SDNY Grants DOJ's Request To Add Bank Executive To Pending FCA/FIRREA Litigation

DOJ FHA False Claims Act / FIRREA

Courts

On December 12, the U.S. District Court for the Southern District of New York granted the DOJ’s motion to add a bank executive to a civil fraud suit it filed over a year earlier against a mortgage lender alleged to have falsely certified loans under the FHA’s Direct Endorsement Lender Program. U.S. v. Wells Fargo Bank, N.A., No. 12-7527, slip op. (S.D.N.Y. Dec. 12, 2013). The government alleges that the bank’s vice president in charge of quality control purposefully failed to self-report bad loans to HUD, despite having knowledge of HUD’s reporting requirements, and that he signed annual certifications misrepresenting to HUD that the bank complied with those reporting requirements.

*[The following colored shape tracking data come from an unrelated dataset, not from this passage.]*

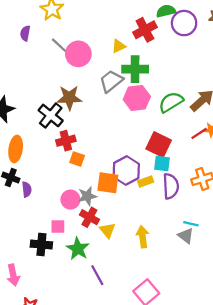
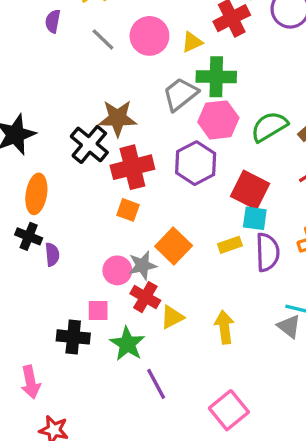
pink circle: (78, 54) -> (149, 36), moved
red cross: (66, 141) -> (132, 167), moved, size x1.4
purple hexagon: (126, 170) -> (196, 163), moved
orange square: (108, 183) -> (174, 246), turned 35
yellow triangle: (108, 230) -> (172, 317), turned 42

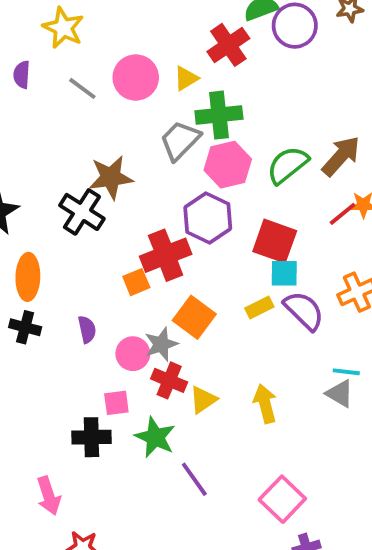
red cross: (132, 167) -> (166, 255), moved
orange square: (128, 210) -> (136, 282), turned -35
purple semicircle: (267, 252) -> (304, 311), turned -36
purple semicircle: (52, 254) -> (87, 329), moved

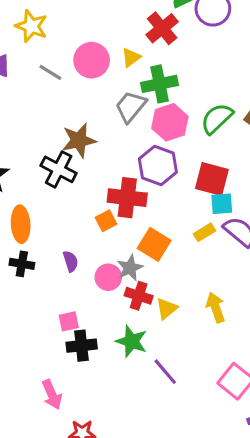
red cross: (166, 255) -> (127, 198), turned 33
pink square: (116, 403) -> (69, 321), moved

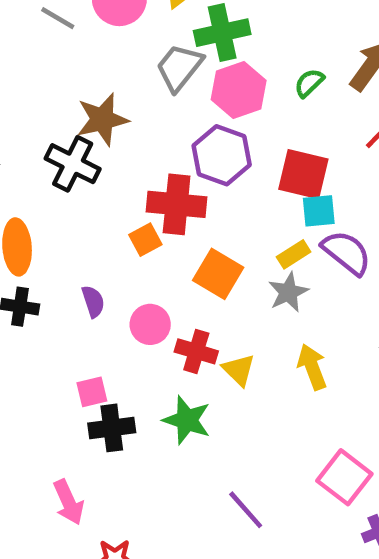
green semicircle: (217, 118) -> (309, 83), size x0.6
gray star: (130, 268) -> (288, 292), moved
yellow triangle: (167, 309) -> (239, 370), turned -35
purple line: (165, 372) -> (246, 510), moved

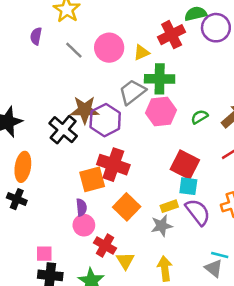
purple hexagon: (222, 155) -> (105, 120), moved
orange square: (145, 240) -> (92, 179), size x1.5
purple semicircle: (93, 301) -> (81, 207), moved

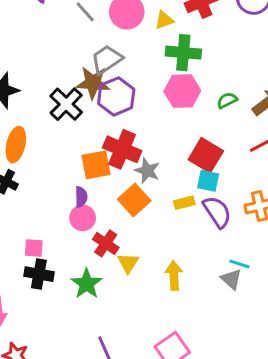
gray trapezoid: (132, 92) -> (107, 59), moved
gray star: (162, 226) -> (147, 171), moved, turned 30

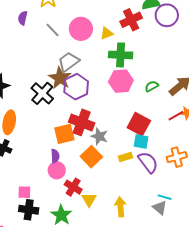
brown star: (93, 83) -> (60, 78), turned 30

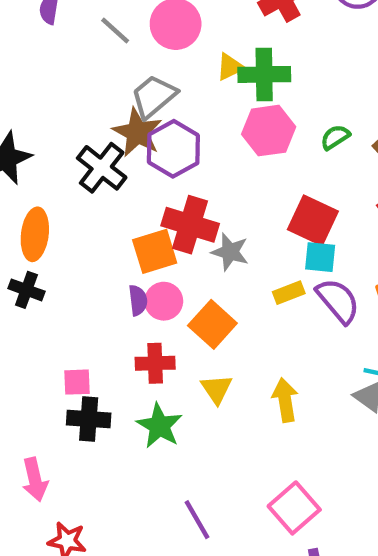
yellow triangle: (107, 33) -> (230, 67), moved
orange square: (91, 157) -> (212, 324), moved
pink circle: (57, 170) -> (164, 301), moved
red cross: (73, 187) -> (155, 363), moved, turned -30

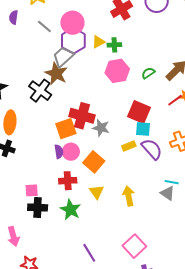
green cross: (264, 74) -> (114, 45), size x0.6
purple hexagon: (173, 149) -> (73, 41), moved

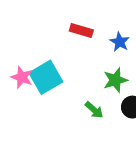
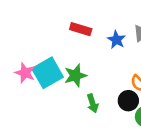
green star: (115, 80) -> (75, 76), moved
green arrow: (94, 110) -> (93, 103), turned 30

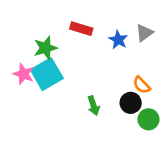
green star: (75, 76) -> (45, 48), moved

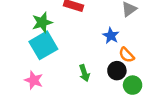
blue star: (118, 40) -> (111, 36), moved
pink star: (24, 74) -> (34, 80), moved

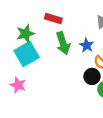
green arrow: (84, 73) -> (63, 43), moved, size x1.5

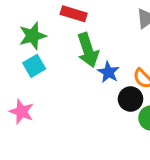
blue star: (87, 45) -> (108, 72), moved
cyan square: (27, 54) -> (34, 66), size x0.6

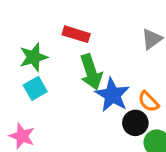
blue star: (108, 72) -> (112, 95), size x1.5

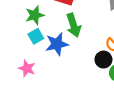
blue star: (112, 95) -> (57, 44), moved, turned 30

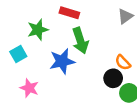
cyan square: (36, 36) -> (18, 54), moved

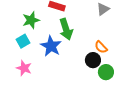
cyan square: (18, 54) -> (23, 41), moved
blue star: (62, 61) -> (51, 46), turned -30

The court agreed with the government’s contentions that amending the complaint to add the individual defendant was permissible because (i) the bank would not be unduly prejudiced because the allegations were already at issue in the pending suit and the parties had yet to begin discovery; (ii) the claims that the government would assert were not futile, as the court had already ruled on the validity of the government’s theories of liability under the FCA and FIRREA, and the new defendant would have the opportunity to seek dismissal on other grounds; (iii) there had been no undue delay, because the government had not received authority to add the executive until after the bank’s motion to dismiss was fully submitted, and had not made a final determination to bring the proposed action against the executive until the day it informed the bank of its intention to do so; and (iv) the interests of judicial economy supported joinder insofar as a separate suit against the executive for conduct already at issue here would have been inefficient. The court did not address the bank’s argument that the government knew sooner of its authority to add the executive, ultimately and improperly electing to do so because the bank suspended settlement negotiations.